No application, perhaps, of human skill and labor tends so greatly to vary the state of the habitable surface, as that employed in the drainage of lakes and marshes, since not only the stations of many animals and plants, but the general climate of a district, may thus be modified. It is also a kind of alteration to which it is difficult to find anything analogous in the agency of inferior beings; for we ought always, before we decide that any part of the influence of man is novel and anomalous, carefully to consider the powers of all other animated agents which may be limited or superseded by him.[1002] Many who have reasoned on these subjects seem to have forgotten that the human race often succeeds to the discharge of functions previously fulfilled by other species. Suppose the growth of some of the larger terrestrial plants, or, in other words, the extent of forest, to be diminished by man, and the climate to be thereby modified, it does not follow that this kind of innovation is unprecedented. It is a change in the state of vegetation, and such may often have been the result of the appearance of new species upon the earth. The multiplication, for example, of certain insects in parts of Germany, during the last century, destroyed more trees than man, perhaps, could have felled during an equal period.

It would be rash, however, to affirm that the power of man to modify the surface may not differ in kind or degree from that of other living beings; although the problem is certainly more complex than many who have speculated on such topics have imagined. If land be raised from the sea, the greatest alteration in its physical condition, which could ever arise from the influence of organic beings, would probably be produced by the first immigration of terrestrial plants, whereby the new tract would become covered with vegetation. The change next in importance would seem to be when animals first enter, and modify the proportionate numbers of certain species of plants. If there be any anomaly in the intervention of man, in farther varying the relative numbers in the vegetable kingdom, it may not so much consist in the kind or absolute quantity of alteration, as in the circumstance that a single species, in this case, would exert, by its superior power and universal distribution, an influence equal to that of hundreds of other terrestrial animals.

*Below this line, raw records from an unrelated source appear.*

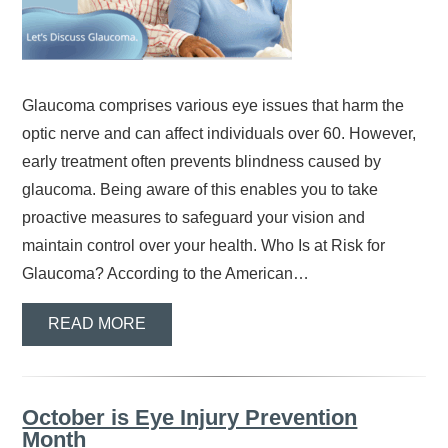
Glaucoma comprises various eye issues that harm the
optic nerve and can affect individuals over 60. However,
early treatment often prevents blindness caused by
glaucoma. Being aware of this enables you to take
proactive measures to safeguard your vision and
maintain control over your health. Who Is at Risk for
Glaucoma? According to the American…
READ MORE
October is Eye Injury Prevention
Month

If we inquire whether man, by his direct power, or by the changes which he may give rise to indirectly, tends, upon the whole, to lessen or increase the inequalities of the earth's surface, we shall incline, perhaps, to the opinion that he is a levelling agent. In mining operations he conveys upwards a certain quantity of materials from the bowels of the earth; but, on the other hand, much rock is taken annually from the land, in the shape of ballast, and afterwards thrown into the sea, and by this means, in spite of prohibitory laws, many harbors, in various parts of the world, have been blocked up. We rarely transport heavy materials to higher levels, and our pyramids and cities are chiefly constructed of stone brought down from more elevated situations. By ploughing up thousands of square miles, and exposing a surface for part of the year to the action of the elements, we assist the abrading force of rain, and diminish the conservative effects of vegetation.


CHAPTER XLV.

INCLOSING OF FOSSILS IN PEAT, BROWN SAND, AND VOLCANIC EJECTIONS.

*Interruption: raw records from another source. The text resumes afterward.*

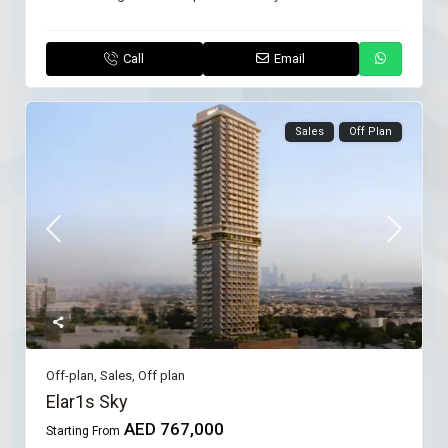
Call
Email
Sales
Off Plan
Off-plan
,
Sales
,
Off plan
Elar1s Sky
AED 767,000
Starting From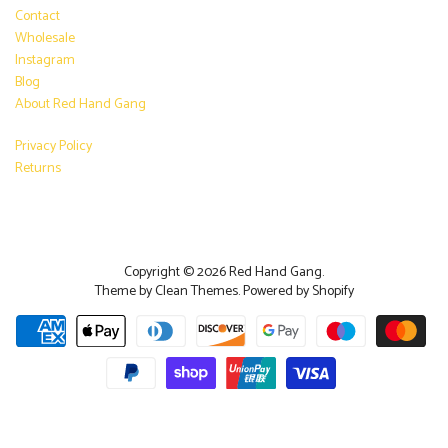
Contact
Wholesale
Instagram
Blog
About Red Hand Gang
Privacy Policy
Returns
Copyright © 2026
Red Hand Gang
.
Theme by
Clean Themes
.
Powered by Shopify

Division of the subject—Imbedding of organic remains in deposits on emerged land—Growth of peat—Site of ancient forests in Europe now occupied by peat—Bog iron-ore—Preservation of animal substances in peat—Miring of quadrupeds—Bursting of the Solway moss—Great Dismal Swamp—Imbedding of organic bodies and human remains in blown sand—Moving sands of African deserts—De Luc on their recent origin—Buried temple of Ipsambul—Dried carcases in the sands—Towns overwhelmed by sand-floods—Imbedding of organic and other remains in volcanic formations on the land.

Division of the subject.—The next subject of inquiry is the mode in which the remains of animals and plants become fossil, or are buried in the earth by natural causes. M. Constant Prevost has observed, that the effects of geological causes are divisible into two great classes; those produced during the submersion of land beneath the waters, and those which take place after its emersion. Agreeably to this classification, I shall consider, first, in what manner animal and vegetable remains become included and preserved in deposits on emerged land, or that part of the surface which is not permanently covered by water, whether of seas or lakes; secondly, the manner in which organic remains become imbedded in subaqueous deposits.

Under the first division, I shall treat of the following topics:—1st, the growth of peat, and the preservation of vegetable and animal remains therein;—2dly, the burying of organic remains in blown sand;—3dly, of the same in the ejections and alluviums of volcanoes;—4thly, in alluviums generally, and in the ruins of landslips;—5thly, in the mud and stalagmite of caves and fissures.